Page-level text extractions
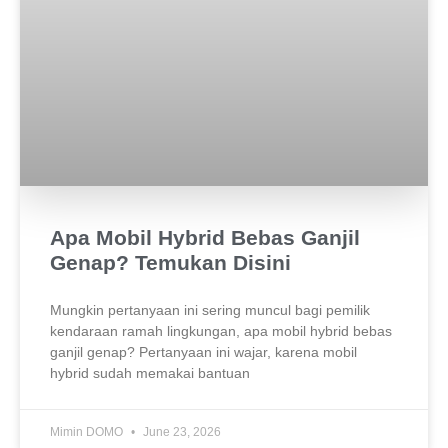
Apa Mobil Hybrid Bebas Ganjil
Genap? Temukan Disini
Mungkin pertanyaan ini sering muncul bagi pemilik
kendaraan ramah lingkungan, apa mobil hybrid bebas
ganjil genap? Pertanyaan ini wajar, karena mobil
hybrid sudah memakai bantuan
Mimin DOMO
June 23, 2026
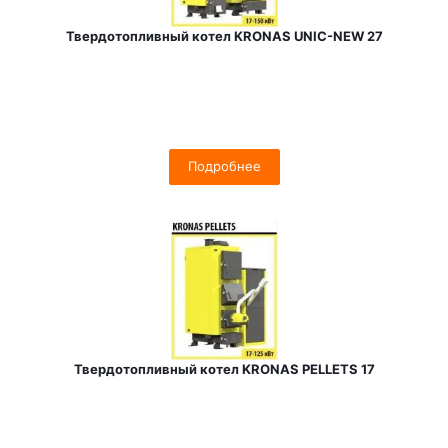
Твердотопливный котел KRONAS UNIC-NEW 27
Подробнее
Твердотопливный котел KRONAS PELLETS 17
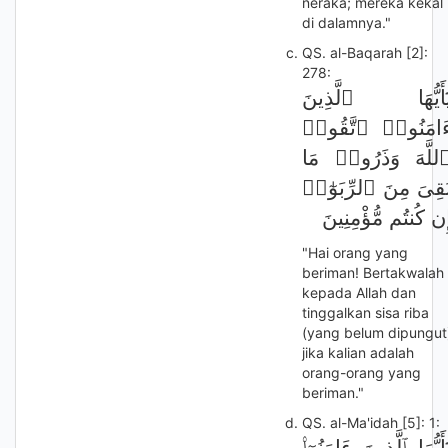
neraka; mereka kekal
di dalamnya."
QS. al-Baqarah [2]:
278:
َٰٓأَيُّهَا ٱلَّذِينَ
َامَنُوا۟ ٱتَّقُوا۟
للَّهَ وَذَرُوا۟ مَا
َقِىَ مِنَ ٱلرِّبَوٰٓا۟
ِن كُنتُم مُّؤْمِنِينَ
"Hai orang yang
beriman! Bertakwalah
kepada Allah dan
tinggalkan sisa riba
(yang belum dipungut
jika kalian adalah
orang-orang yang
beriman."
QS. al-Ma'idah [5]: 1:
َٰٓأَيُّهَا ٱلَّذِينَ ءَامَنُوٓا۟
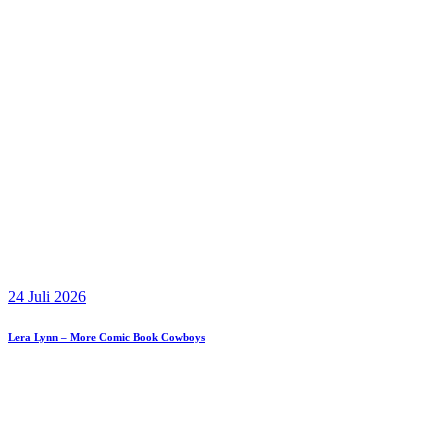
24 Juli 2026
Lera Lynn – More Comic Book Cowboys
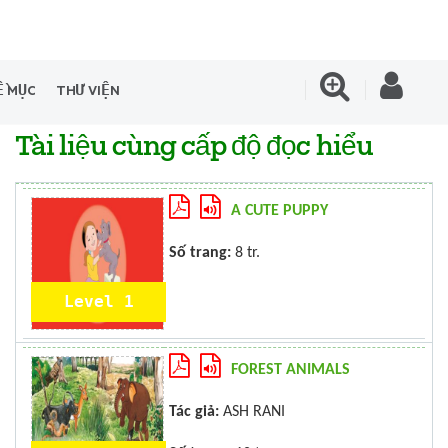
Ề MỤC
THƯ VIỆN
Tài liệu cùng cấp độ đọc hiểu
A CUTE PUPPY
Số trang:
8 tr.
Level 1
FOREST ANIMALS
Tác giả:
ASH RANI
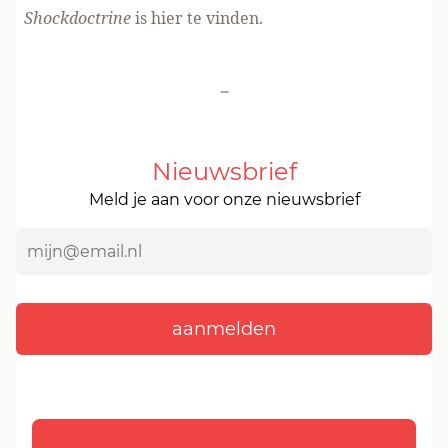
Shockdoctrine
is
hier te vinden.
-
Nieuwsbrief
Meld je aan voor onze nieuwsbrief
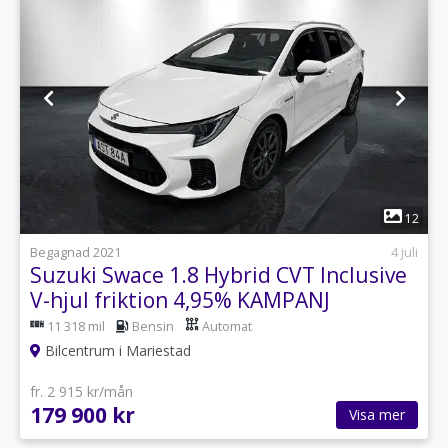
1
12
Begagnad 2021
4 juli
Suzuki Swace 1.8 Hybrid CVT Inclusive
V-hjul friktion 4,95% KAMPANJ
11 318 mil
Bensin
Automat
Bilcentrum i Mariestad
fr. 2 915 kr/mån
179 900 kr
Visa mer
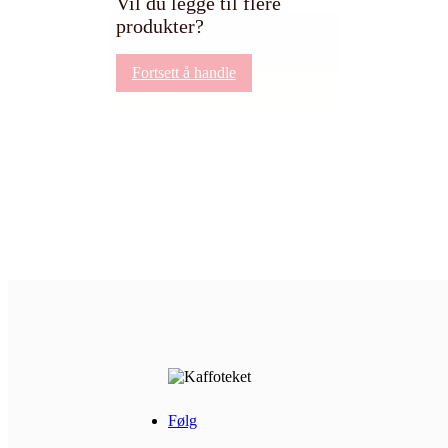
Vil du legge til flere
produkter?
Fortsett å handle
Følg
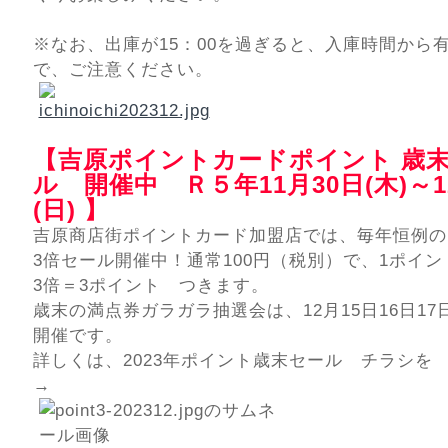
※なお、出庫が15：00を過ぎると、入庫時間から
で、ご注意ください。
【吉原ポイントカードポイント 歳末
ル 開催中 Ｒ５年11月30日(木)～1
(日) 】
吉原商店街ポイントカード加盟店では、毎年恒例の
3倍セール開催中！通常100円（税別）で、1ポイ
3倍＝3ポイント つきます。
歳末の満点券ガラガラ抽選会は、12月15日16日1
開催です。
詳しくは、2023年ポイント歳末セール チラシを
→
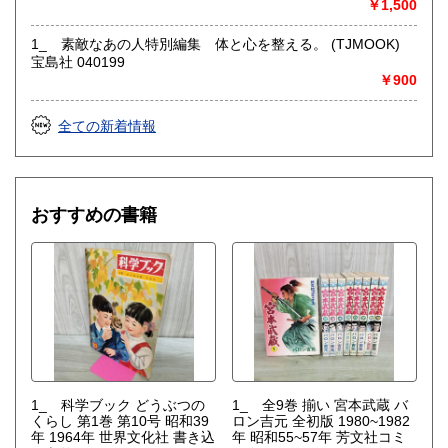
￥1,500
1_ 素敵なあの人特別編集 体と心を整える。 (TJMOOK)
宝島社 040199
￥900
全ての新着情報
おすすめの書籍
1_ 科学ブック どうぶつの
1_ 全9巻 揃い 宮本武蔵 バ
くらし 第1巻 第10号 昭和39
ロン吉元 全初版 1980~1982
年 1964年 世界文化社 書き込
年 昭和55~57年 芳文社コミ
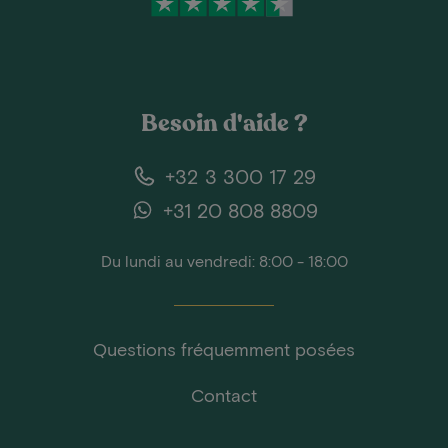
Besoin d'aide ?
+32 3 300 17 29
+31 20 808 8809
Du lundi au vendredi: 8:00 - 18:00
Questions fréquemment posées
Contact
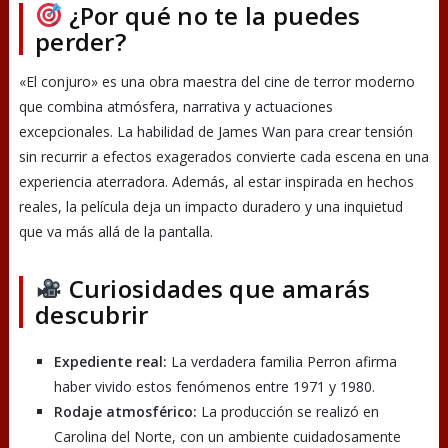
¿Por qué no te la puedes
perder?
«El conjuro» es una obra maestra del cine de terror moderno
que combina atmósfera, narrativa y actuaciones
excepcionales. La habilidad de James Wan para crear tensión
sin recurrir a efectos exagerados convierte cada escena en una
experiencia aterradora. Además, al estar inspirada en hechos
reales, la película deja un impacto duradero y una inquietud
que va más allá de la pantalla.
Curiosidades que amarás
descubrir
Expediente real:
La verdadera familia Perron afirma
haber vivido estos fenómenos entre 1971 y 1980.
Rodaje atmosférico:
La producción se realizó en
Carolina del Norte, con un ambiente cuidadosamente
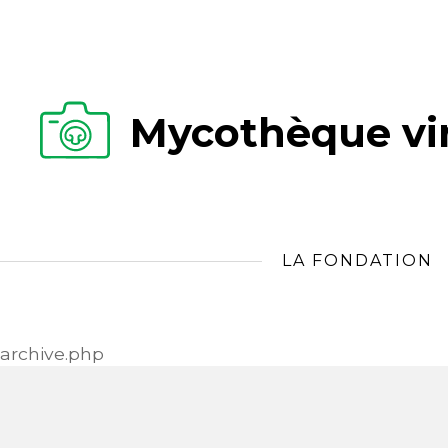
Mycothèque vir
LA FONDATION
archive.php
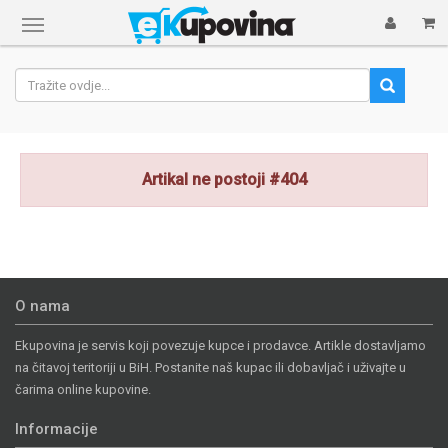
Prikaži
navigaciju
Artikal ne postoji #404
O nama
Ekupovina je servis koji povezuje kupce i prodavce. Artikle dostavljamo
na čitavoj teritoriji u BiH. Postanite naš kupac ili dobavljač i uživajte u
čarima online kupovine.
Informacije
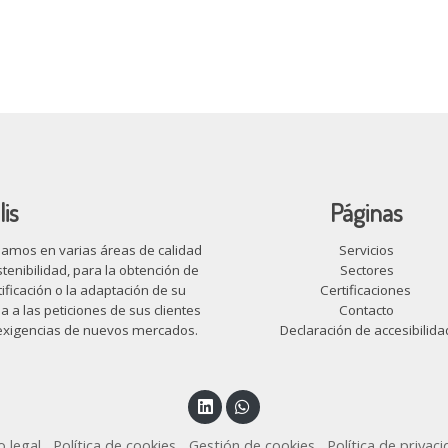
lis
Páginas
amos en varias áreas de calidad
Servicios
tenibilidad, para la obtención de
Sectores
ificación o la adaptación de su
Certificaciones
 a las peticiones de sus clientes
Contacto
 exigencias de nuevos mercados.
Declaración de accesibilida
o legal
Política de cookies
Gestión de cookies
Política de privac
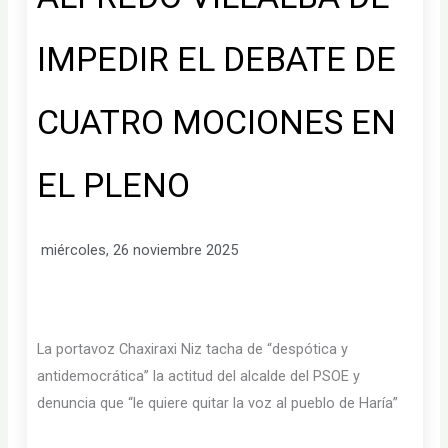
IMPEDIR EL DEBATE DE
CUATRO MOCIONES EN
EL PLENO
miércoles, 26 noviembre 2025
La portavoz Chaxiraxi Niz tacha de “despótica y
antidemocrática” la actitud del alcalde del PSOE y
denuncia que “le quiere quitar la voz al pueblo de Haría”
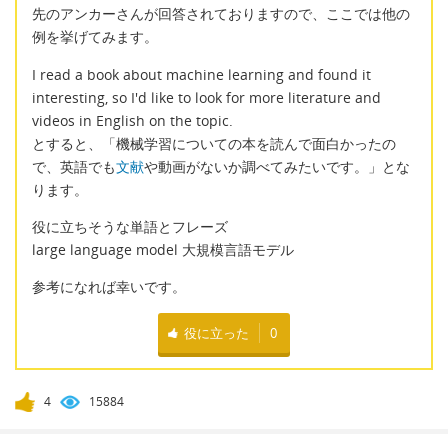
先のアンカーさんが回答されておりますので、ここでは他の
例を挙げてみます。
I read a book about machine learning and found it
interesting, so I'd like to look for more literature and
videos in English on the topic.
とすると、「機械学習についての本を読んで面白かったの
で、英語でも
文献
や動画がないか調べてみたいです。」とな
ります。
役に立ちそうな単語とフレーズ
large language model 大規模言語モデル
参考になれば幸いです。
役に立った
0
4
15884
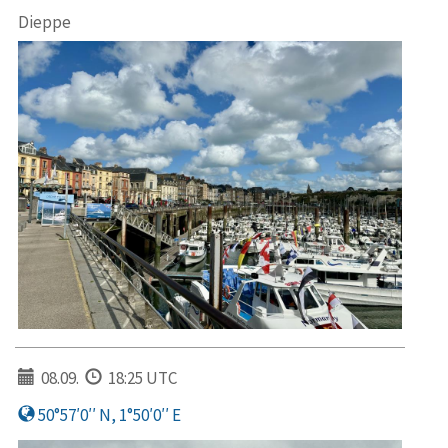
Dieppe
08.09.
18:25 UTC
50°57′0′′ N, 1°50′0′′ E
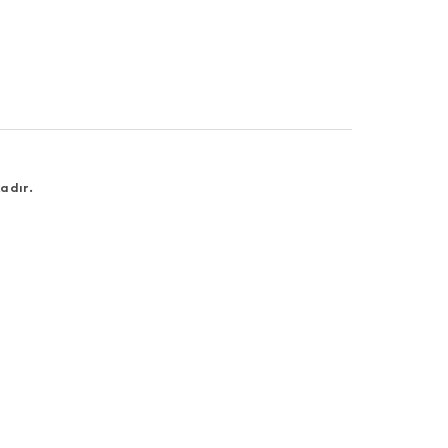
adır.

• [WHAT THE TASK ASKS]: Your task is to write out, exactly and without pictures, only the lines from the one holding "Política de privac" to the last line of the data.

• [TASK SOLUTION]:
Política de privac
IMPEDIR EL DEBATE DE
CUATRO MOCIONES EN
EL PLENO
miércoles, 26 noviembre 2025
La portavoz Chaxiraxi Niz tacha de “despótica y
antidemocrática” la actitud del alcalde del PSOE y
denuncia que “le quiere quitar la voz al pueblo de Haría”
先のアンカーさんが回答されておりますので、ここでは他の
例を挙げてみます。
I read a book about machine learning and found it
interesting, so I'd like to look for more literature and
videos in English on the topic.
とすると、「機械学習についての本を読んで面白かったの
で、英語でも
文献
や動画がないか調べてみたいです。」とな
ります。
役に立ちそうな単語とフレーズ
large language model 大規模言語モデル
参考になれば幸いです。
役に立った
0
4
15884
Dieppe
08.09.
18:25 UTC
50°57′0′′ N, 1°50′0′′ E
adır.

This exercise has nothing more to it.